Enlisting in the US Air Force was probably the smartest move I ever made as a young adult. I went to Basic Training at the overripe age of 25- a senior citizen, practically, compared to the 18 year-olds next to me! (One of my fellow trainees, a spry 17 year-old, had never seen the movie Stripes! I was astonished! How could someone have left for Basic without seeing that movie? What if our Training Instructor was incapacitated by a stray mortar shell? He had no clue what “boom-shacka-lacka-lacka” even meant! Inconceivable!)
The Air Force gave me a sense of purpose and direction but was doing nothing to improve my financial situation- which was OK. That wasn’t why I was there. But leaving the service at 29 with an Associates Degree in Criminal Justice, 4 years of law enforcement experience, and no real desire to continue a career in law enforcement again put me on shaky career ground. Fast forward a few years and I’ve found relative success in the Insurance industry and, for the first time in my life, some degree of financial security.
But old habits die hard- which I why I still love dollar stores.
My usual limit for an unplanned personal purchase is around $15. (I first wrote “$20” but as I was reading it back I realized that I wouldn’t normally spend $20 on myself.) I’m comfortable occasionally reaching into my pocket and laying down 15 smackeroos on myself. So my shopping tendencies skew towards the more modest end of the financial spectrum.
I think what really does it for me, though, is the idea that I’m going to find buried treasure for just one dollar. A spare cell phone charger for the car? Awesome! A set of allen wrenches? Perfect! Some kind of specialized kitchen gadget- like a left-handed nonstick oyster shucker? We were just saying we needed one of those!

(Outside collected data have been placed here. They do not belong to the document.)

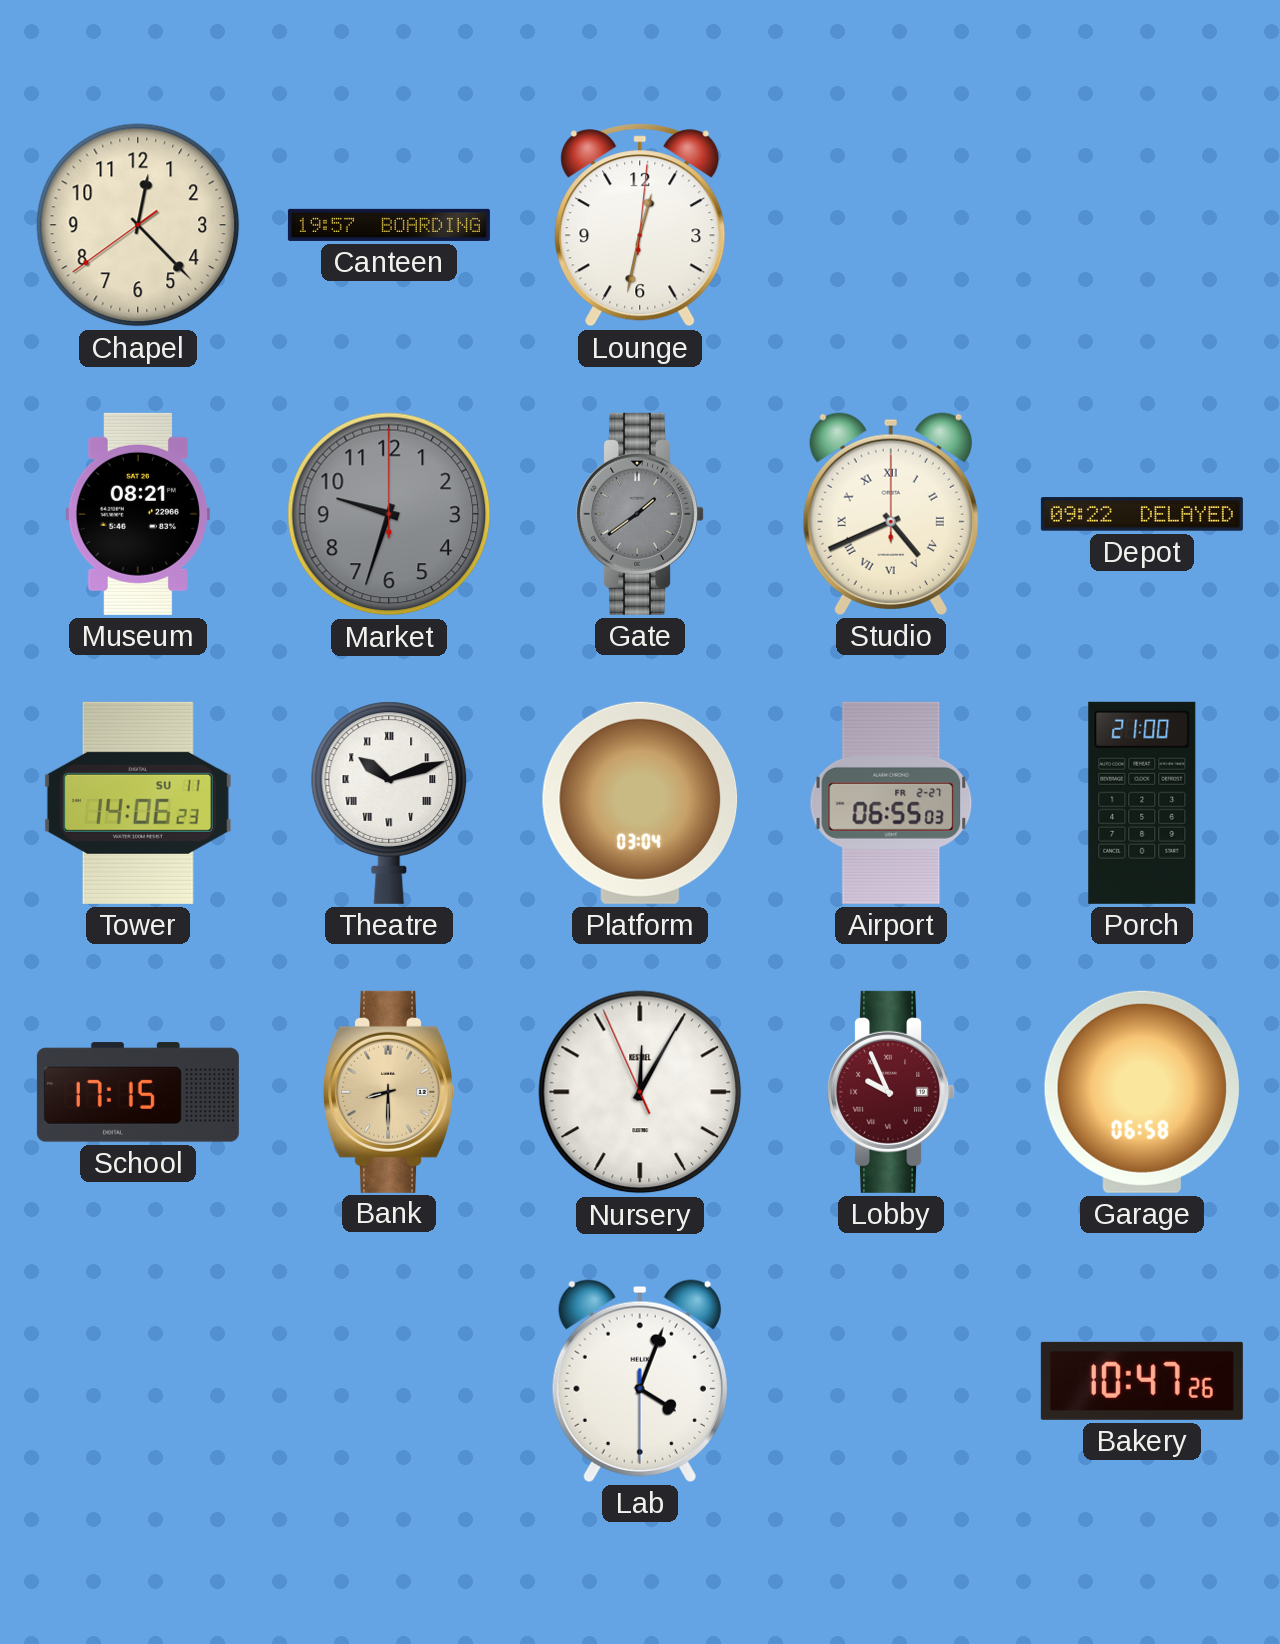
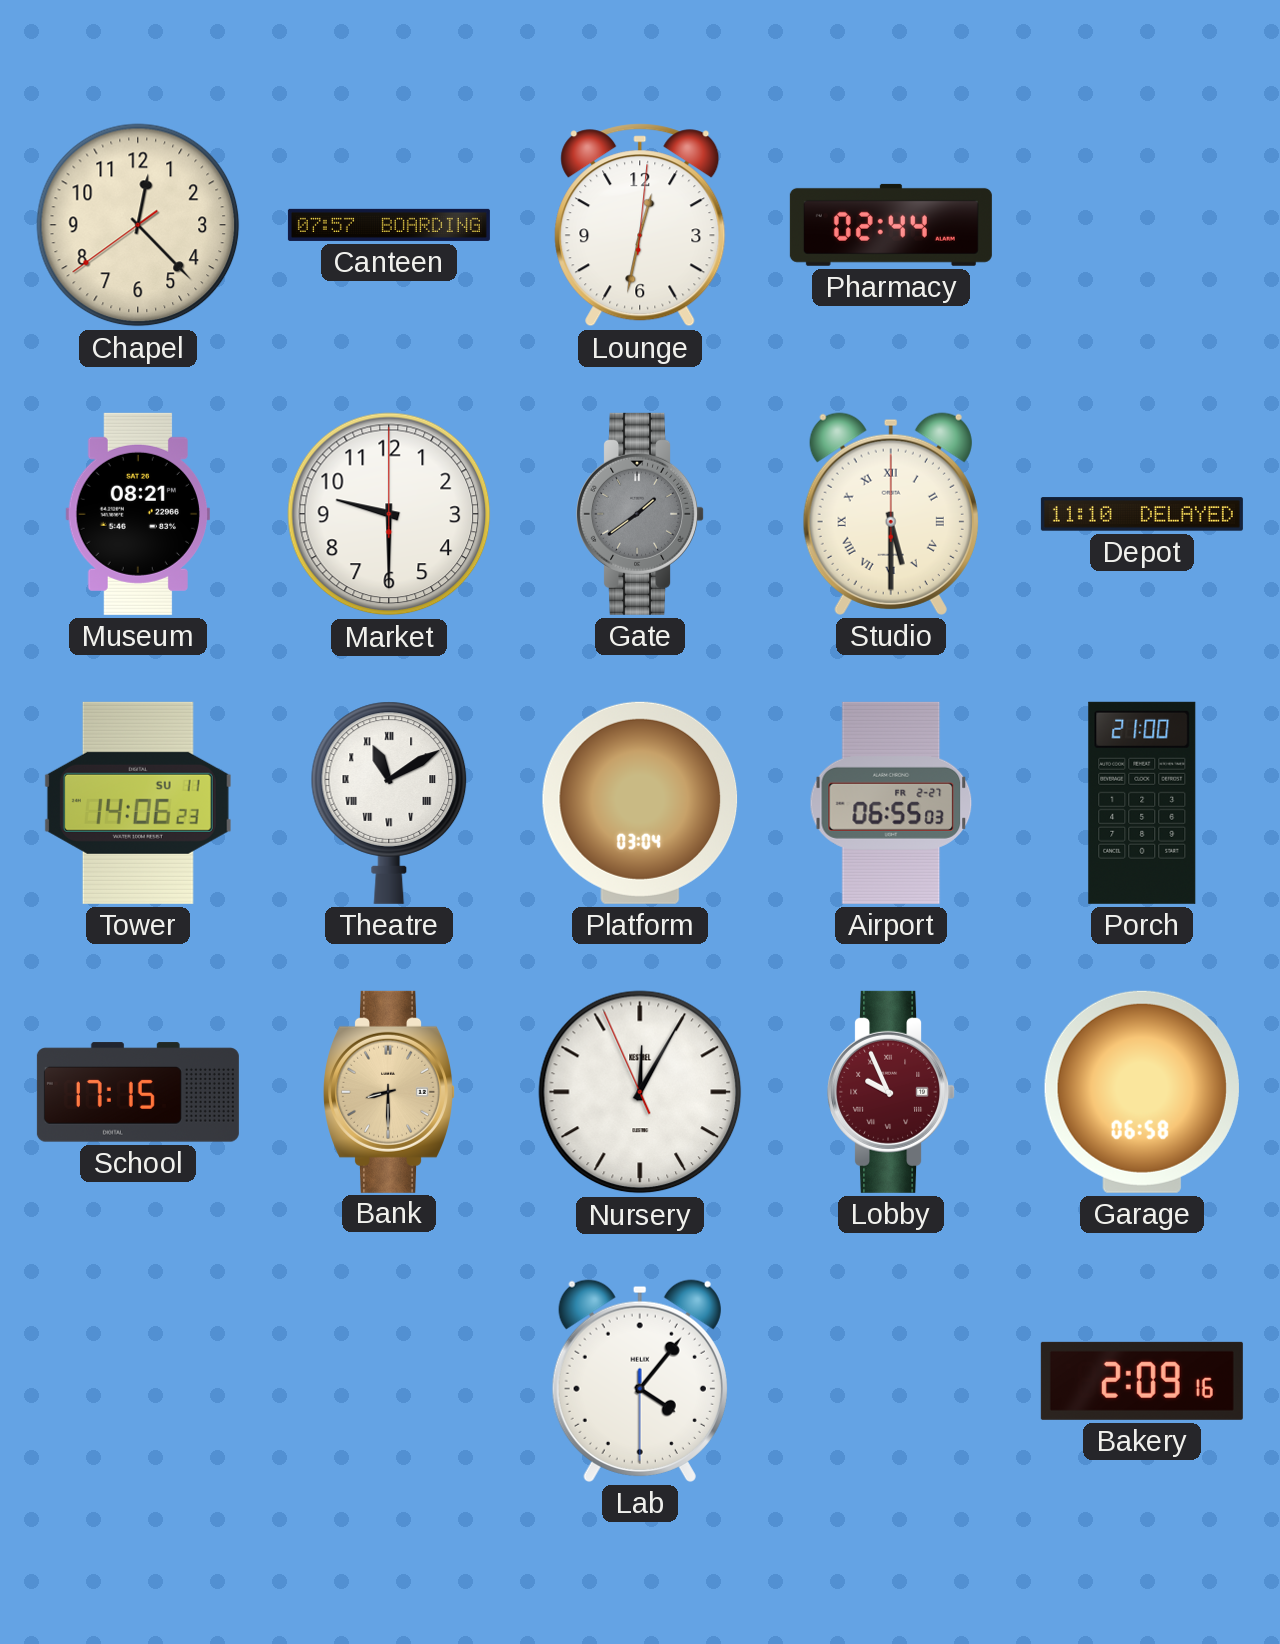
Canteen: 19:57 -> 07:57
Pharmacy: none -> 02:44
Market: 9:33 -> 9:30
Market dial: grey -> white
Studio: 4:41 -> 5:30
Depot: 09:22 -> 11:10
Theatre: 10:12 -> 11:10
Lab: 4:03 -> 4:06
Bakery: 10:47 -> 2:09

Let’s be honest- there are some very legitimate reasons to pick up dollar store items. I’m not very mechanical and most of my odd collection of tools have been assembled for a series of specific, unconnected incidents. I need zip ties to secure my 5 year-old’s novelty license plate to his bike. I was rewiring an outlet and needed a set of lineman’s pliers. My wife wanted to hang pictures and I needed a little torpedo level. I don’t make my living off this work; I don’t need the Craftsman lifetime guarantee. I need to accomplish a specific task and maybe never use that tool again. How much was that? A dollar? Perfect!
My youngest brother, Joey, threw a white elephant party one time. As soon as he invited me, I knew exactly where I was going to buy the requisite gift- the Dollar Tree around the corner from my house. There I found the mother lode- a Lance Bass bobble-head. For one dollar! (Joey, amazingly, also knew that Lance was at the Dollar Tree. The party ended up with two Lance Bass bobble-heads floating around during the swap phase of the gifting…)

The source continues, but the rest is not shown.